## Dataset excerpts

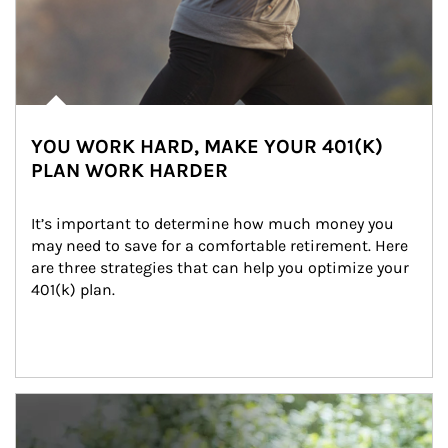
YOU WORK HARD, MAKE YOUR 401(K)
PLAN WORK HARDER
It’s important to determine how much money you 
may need to save for a comfortable retirement. Here 
are three strategies that can help you optimize your 
401(k) plan.
Article Image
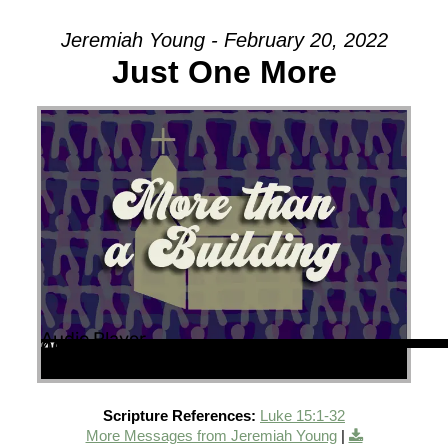
Jeremiah Young - February 20, 2022
Just One More
Audio Player
00:00
00:00
40:07
Scripture References:
Luke 15:1-32
More Messages from Jeremiah Young
|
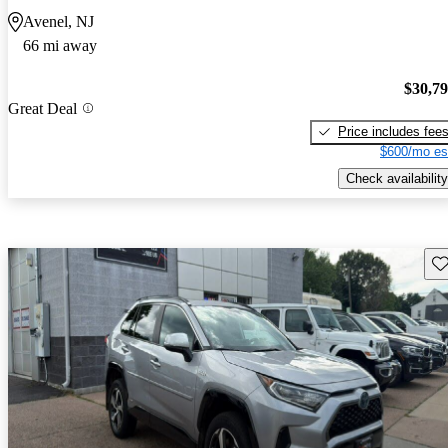
Avenel, NJ
66 mi away
$30,7
Great Deal
Price includes fee
$600/mo es
Check availability
Sav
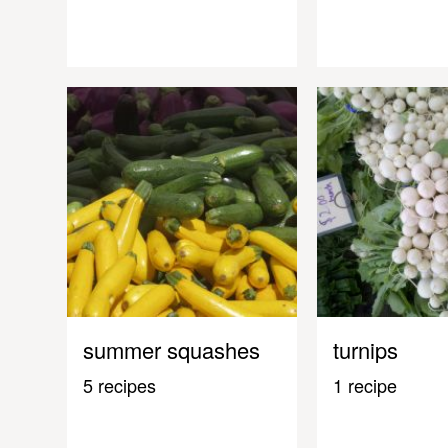
summer squashes
turnips
5 recipes
1 recipe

## Exercise goal
State how many lines in the listing contain the word "WORK", and write nothing besides that number.

## Exercise response
2